Gralszauber
Ein Teil von
ihm, Dulac, der immer schwächer wurde, schrie lautlos
vor Entsetzen über das auf, was er getan hatte, aber der
weitaus größere Teil genoss das Gefühl des Sieges, den er
davongetragen hatte, in vollen Zügen. Er fühlte sich stark.

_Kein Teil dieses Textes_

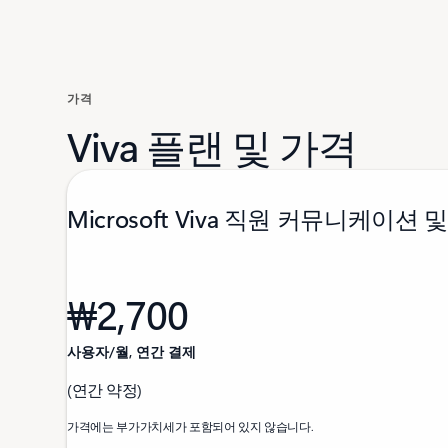
가격
Viva 플랜 및 가격
Microsoft Viva 직원 커뮤니케이션
₩2,700
사용자/월, 연간 결제
(연간 약정)
가격에는 부가가치세가 포함되어 있지 않습니다.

Sein Atem ging ruhig und die furchtbaren Hiebe, die er
geführt hatte, schienen ihn keine Kraft gekostet, sondern
ihm neue Kraft gegeben zu haben, als hätte das Runenschwert die Lebenskraft der Männer getrunken. Sein Pferd
scharrte unruhig mit den Hufen, aber nicht vor Furcht oder
Nervosität, sondern vor Ungeduld, sich in den Kampf zu
stürzen. Ganz plötzlich war es ihm, als könne er in die
Zukunft blicken, als er in die Gesichter der Pikten sah. Er
wusste mit unerschütterlicher Sicherheit, dass er diese
Männer töten würde, jeden Einzelnen von ihnen.
Trotzdem hob er noch einmal das Schwert und deutete
auf Uther. »Gebt sie frei!«
Statt zu antworten sprengten die Pikten los. Sechs der
noch lebenden neun Männer trieben ihre Pferde mit trotzigen Kampfschreien direkt auf ihn zu, während ihre drei
Kameraden Uthers und Gwinneths Pferde am Zaumzeug
packten und in entgegengesetzter Richtung mit ihnen davonsprengten.

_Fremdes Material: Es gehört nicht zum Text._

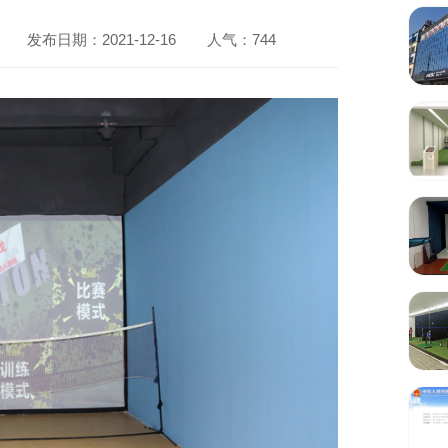
发布日期：2021-12-16
人气：
744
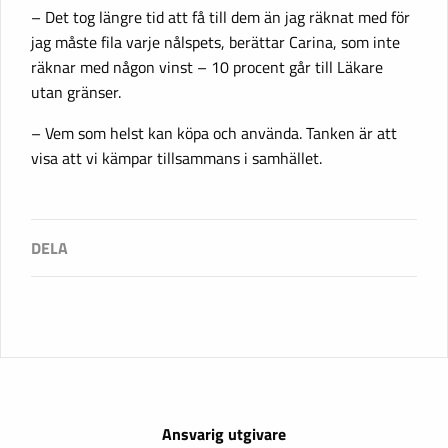
– Det tog längre tid att få till dem än jag räknat med för
jag måste fila varje nålspets, berättar Carina, som inte
räknar med någon vinst – 10 procent går till Läkare
utan gränser.
– Vem som helst kan köpa och använda. Tanken är att
visa att vi kämpar tillsammans i samhället.
Ansvarig utgivare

Lancelot fluchte lautlos in sich hinein. Hatte er gedacht,
dass es so einfach sein würde? Offensichtlich hatte er den
Mut der Barbarenkrieger unterschätzt. Das halbe Dutzend
Reiter musste wissen, wie schlecht ihre Aussichten standen ihn zu überwältigen, aber die Männer schienen entschlossen ihr Leben zu opfern, damit ihre Kameraden die
Gefangenen in Sicherheit bringen und somit Mordreds
Befehl ausführen konnten.
Lancelot war es recht. Die Krieger würden ihn nicht
aufhalten; wenigstens nicht lange genug, damit die anderen entkommen konnten.

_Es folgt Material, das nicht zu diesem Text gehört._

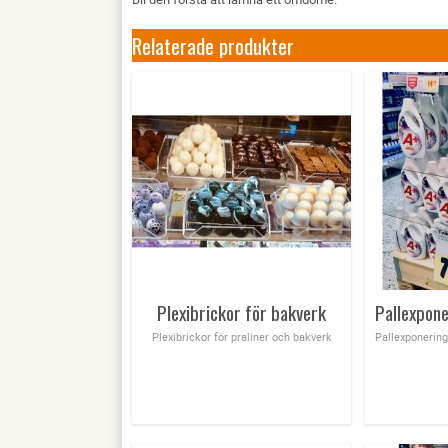
Relaterade produkter
Plexibrickor för bakverk
Plexibrickor för praliner och bakverk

Er sprengte den Pikten entgegen, hob Schild und
Schwert und schwenkte im letzten Moment nach links, um
die Front der Pikten nicht in ihrer Mitte zu treffen, sondern
an der Flanke. Seine Rechnung ging auf. Ein weiterer Pikte sank tödlich getroffen aus dem Sattel, ehe seine Kameraden auch nur ihre Waffen heben konnten, aber im nächsten Moment waren die fünf überlebenden Pikten über
ihm.
Ohne die magische Rüstung hätte er nicht einmal den ersten Zusammenprall überlebt. Die Pikten kreisten ihn ein
und überschütteten ihn aus allen Richtungen mit einem
Hagel von Hieben und Stichen.
Nicht einer davon durchbrach seine magische Rüstung.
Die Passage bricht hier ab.